Tracheobronchopathia osteochondroplastica has been described as a rare benign condition affecting the tracheobronchial tree. The majority of patients with this disorder remain asymptomatic throughout their lives unless airway obstruction develops, in which case they might present with cough, expectoration, and recurrent lower respiratory tract infections. 1 Go

Chest radiography has been found to be nondiagnostic for the primary lesion. However, in symptomatic patients with airway occlusion, there might be evidence of collapse or bronchiectasis distal to the narrowing in the lumen. The characteristic computed tomographic scan finding of a "beaded or scalloped" appearance of the tracheal wall has not often been documented; however, it can help identify the calcific nodules that often protrude into the lumen. 2 Go Bronchoscopic findings have described the lesion as resembling a rock garden or having a cobblestone appearance. 3 Go

The lesion has most often been reported to occur in the lower two thirds of the trachea and occasionally has been found to involve the proximal bronchi as well.

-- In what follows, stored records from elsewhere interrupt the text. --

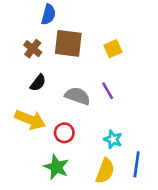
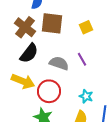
brown cross: (33, 49) -> (25, 27), size x1.5
black semicircle: (38, 83) -> (29, 53), size x1.5
red circle: (64, 133) -> (49, 91), size x1.5

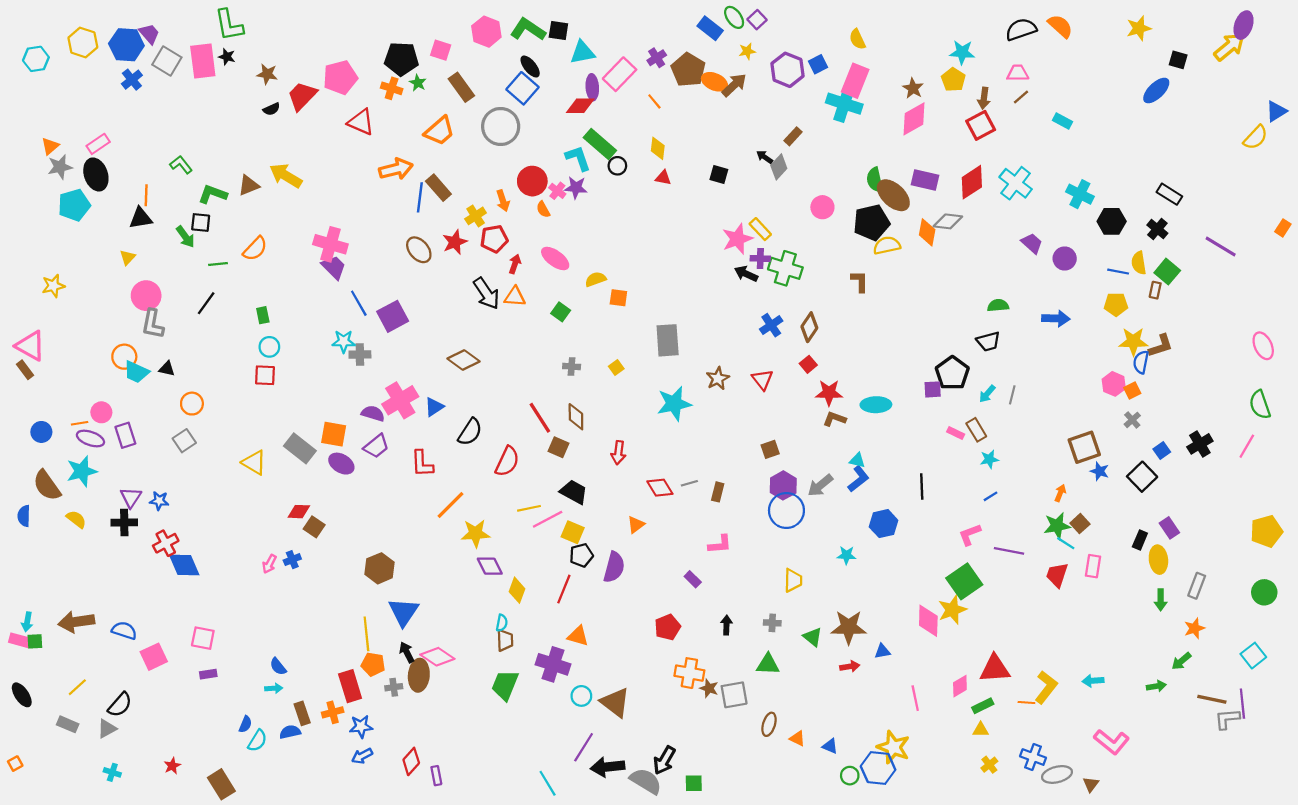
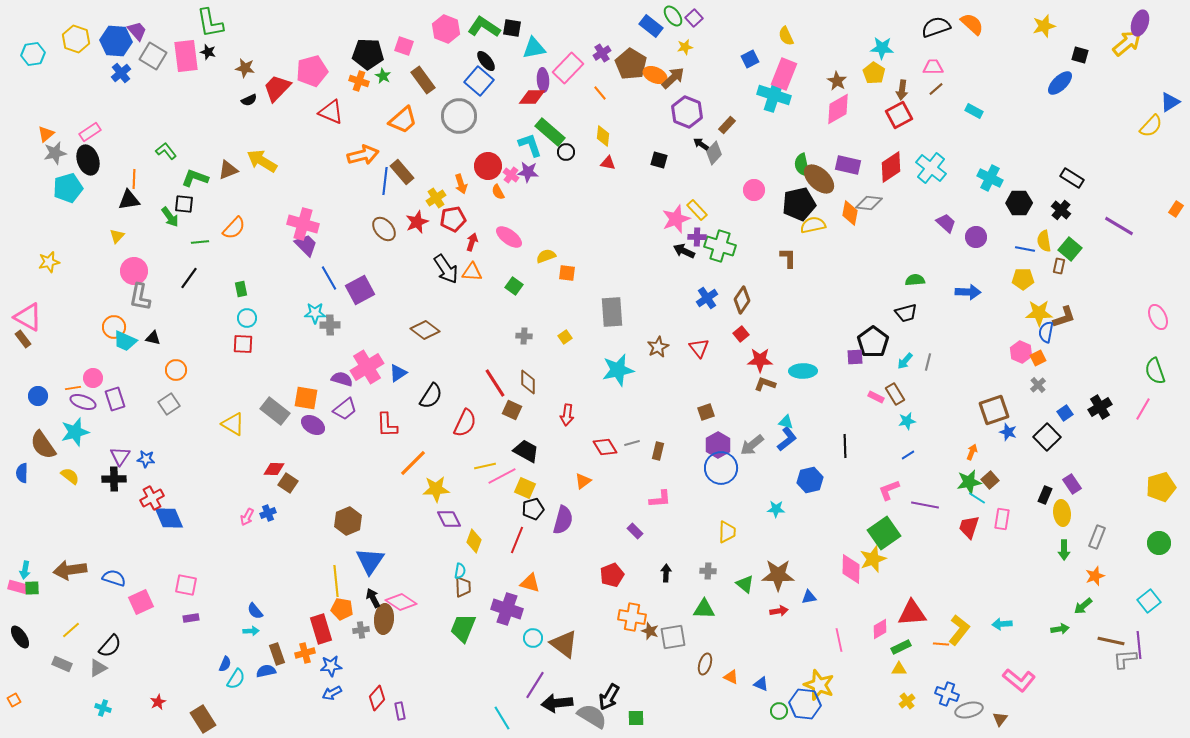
purple hexagon: (788, 70) -> (687, 112), moved

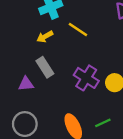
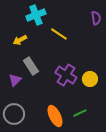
yellow arrow: (45, 37) -> (20, 40), moved
purple triangle: (26, 84) -> (15, 80), turned -40

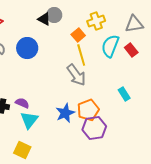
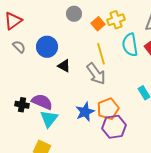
black triangle: (44, 19) -> (64, 66), moved
orange square: (78, 35) -> (98, 24), moved
cyan semicircle: (110, 46) -> (130, 45), turned -30
purple semicircle: (22, 103) -> (42, 102), size x1.5

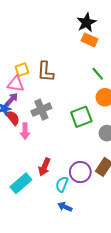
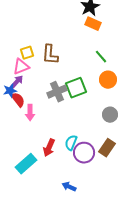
pink triangle: (16, 84) -> (21, 67), turned -30
gray cross: (41, 110) -> (57, 92), moved
green square: (81, 117) -> (76, 88), moved
cyan semicircle: (62, 184) -> (71, 143), moved

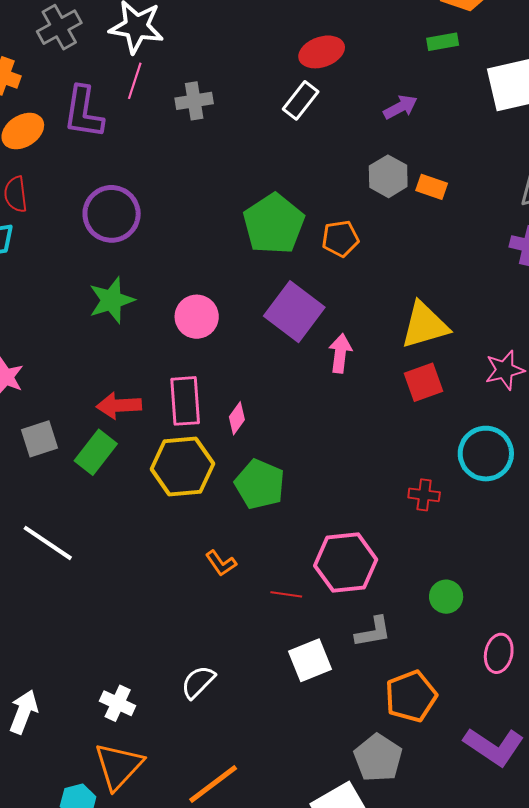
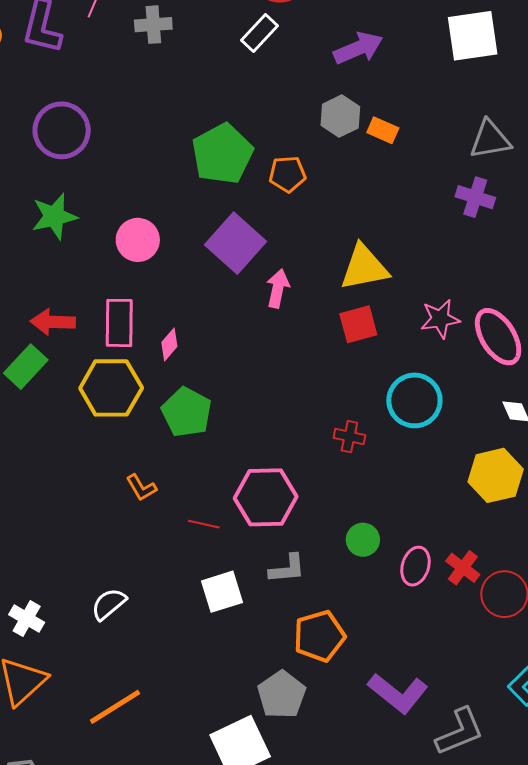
purple arrow: (400, 107) -> (358, 48), size x1.4
pink ellipse: (499, 653) -> (415, 566), moved

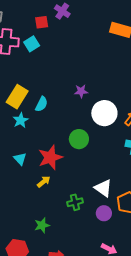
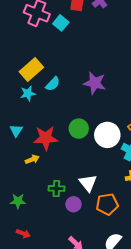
cyan square: (32, 44) -> (61, 23), turned -35
purple star: (81, 91) -> (95, 83), size x1.6
white circle: (104, 113) -> (107, 135), moved
purple circle: (104, 213) -> (73, 204), moved

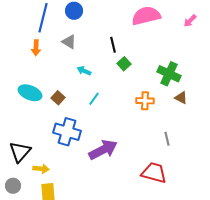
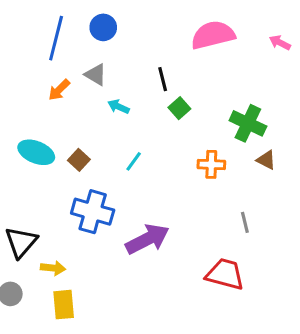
pink arrow: (190, 21) -> (280, 43), turned 72
orange arrow: (36, 48) -> (59, 90), moved, turned 42
cyan arrow: (84, 71) -> (118, 107), moved

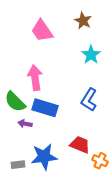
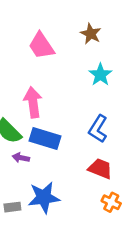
red trapezoid: (80, 145) -> (100, 169), moved

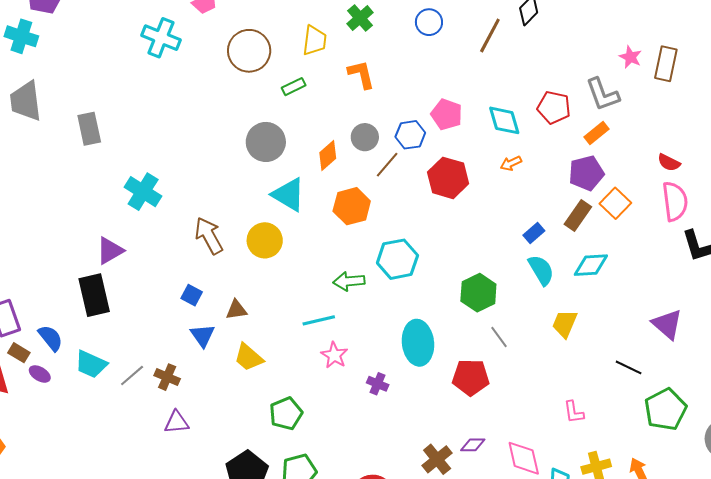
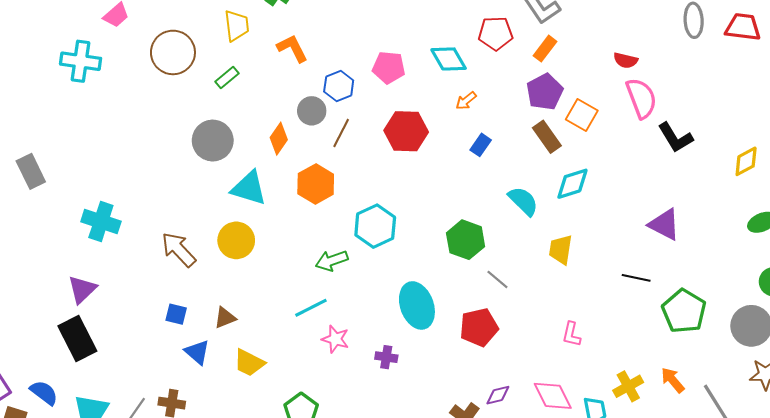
blue hexagon: (410, 135) -> (339, 86), moved
brown rectangle: (578, 215) -> (547, 137), turned -56
blue rectangle: (534, 233) -> (481, 145), moved
pink L-shape: (574, 412) -> (571, 334), moved, turned 35

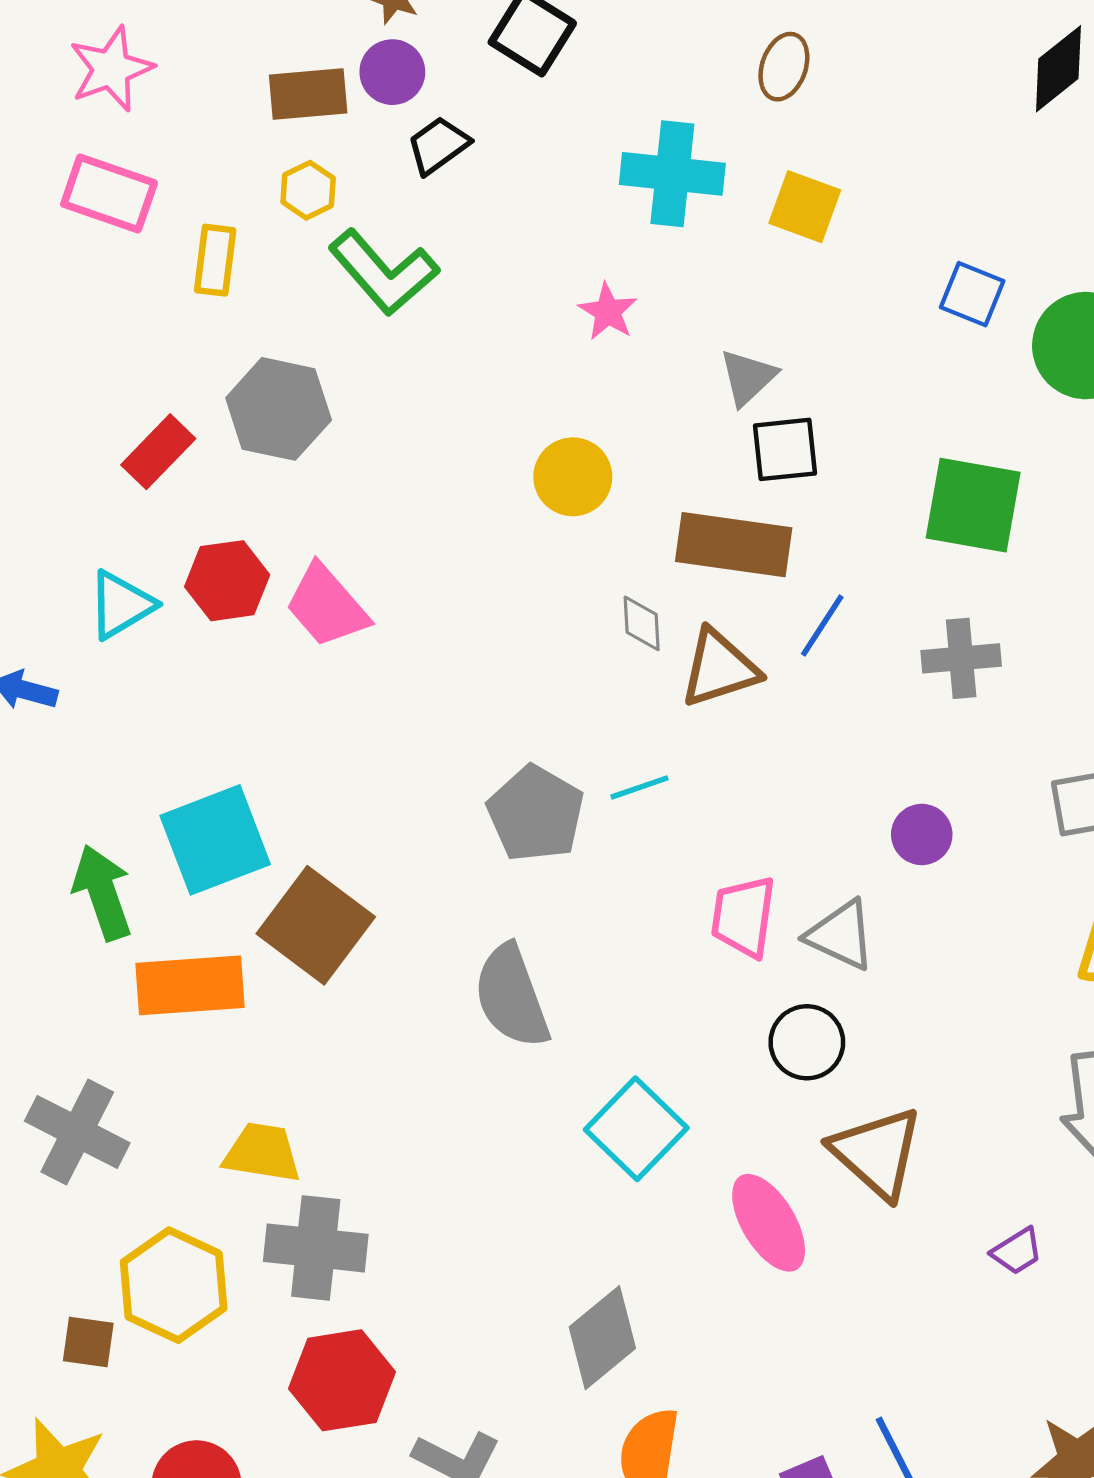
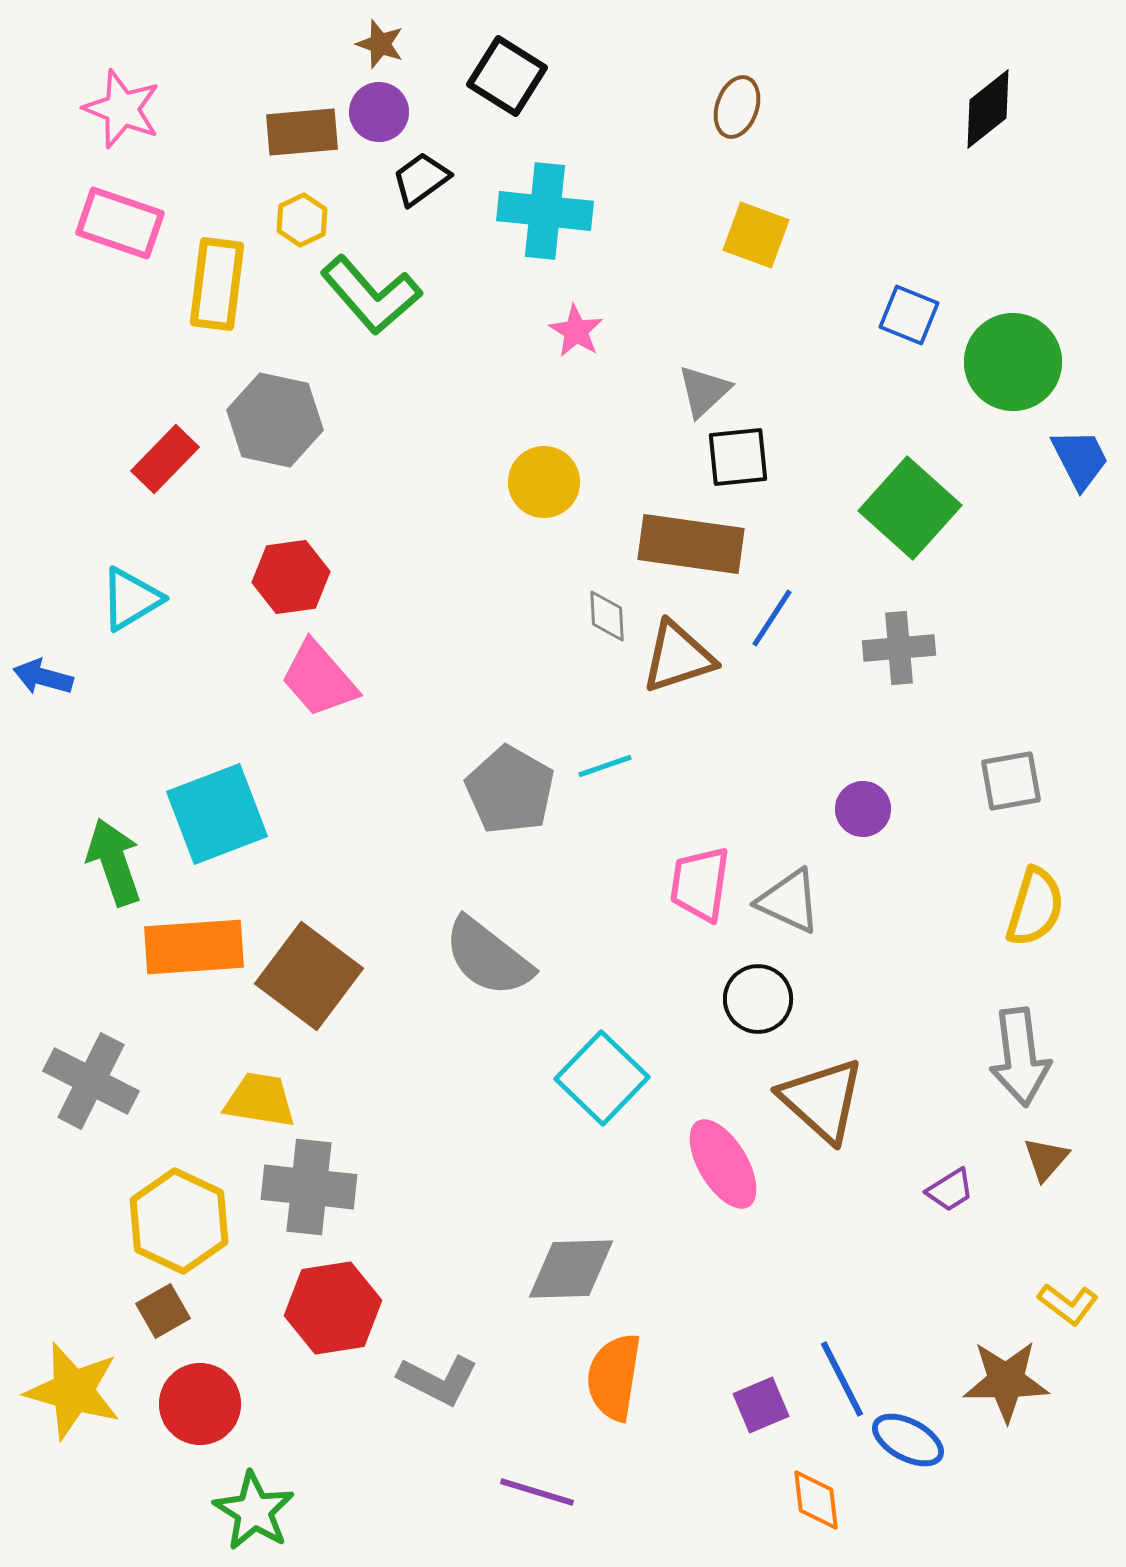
pink star: (111, 69) -> (122, 109), turned -30
cyan cross: (672, 174) -> (545, 211), moved
yellow rectangle: (215, 260) -> (217, 284), size x1.4
green square: (973, 505) -> (910, 508), turned 32
red hexagon: (227, 581) -> (291, 577), moved
pink trapezoid: (327, 606) -> (319, 679), moved
brown square: (316, 925) -> (309, 976), moved
gray semicircle: (512, 996) -> (488, 957), turned -32
gray diamond: (602, 1338) -> (571, 1269), turned 38
brown square: (88, 1342) -> (163, 1311), moved, turned -38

It is rare that exclusive bronchial involvement, as seen in our patient, has been reported. 2 Go

The cause remains unknown, although there are numerous theories. Chronic infection, congenital anomaly, chemical or mechanical irritation, degenerative or metabolic abnormalities, and genetic predisposition have been considered as possible factors. 4 Go The uncertainty of the pathogenesis is evident from the numerous and sometimes contradictory theories that have been proposed. 5 Go

Historically, tracheobronchopathia osteochondroplastica has not been frequently recognized ante mortem because most patients remain asymptomatic. The treatment is generally conservative in patients with mild symptoms. However, in patients with more debilitating symptoms related to severe airway obstruction, various modalities of treatment, such as endoscopic excision of tumor, laser therapy, and sleeve resections of the trachea have been attempted with varying degrees of success. 2 Go Surgical resection of the lung would be indicated in patients with parenchymal lung disease resulting from long-standing occlusion of the airway.

References

  1. Hodges MK, Israel E. Tracheobronchopathia osteochondroplastica presenting as right middle lobe collapse. Chest. 1988;94:842-844.[Abstract/Free Full Text]
  2. Nienhuis DM, Prakash UBS, Edell ES. Tracheobronchopathia osteochondroplastica. Ann Otol Rhinol Laryngol. 1990;99:689-694.[Medline]
  3. Clee MD, Anderson JM, Johnston RN. Clinical aspects of tracheobronchopathia osteochondroplastica. Br J Dis Chest. 1983;77:308-314.[Medline]
  4. Akyol MU, Martin AA, Dhurandhar N, Miller RH. Tracheobronchopathia osteochondroplastica. a case report and a review of the literature. Ear Nose Throat J. 1993;72:347-350.[Medline]
  5. Meyer N, Dossing M, Broholm H. Tracheobronchopathia osteochondroplastica. Respir Med. 1997;91:499-502.[Medline]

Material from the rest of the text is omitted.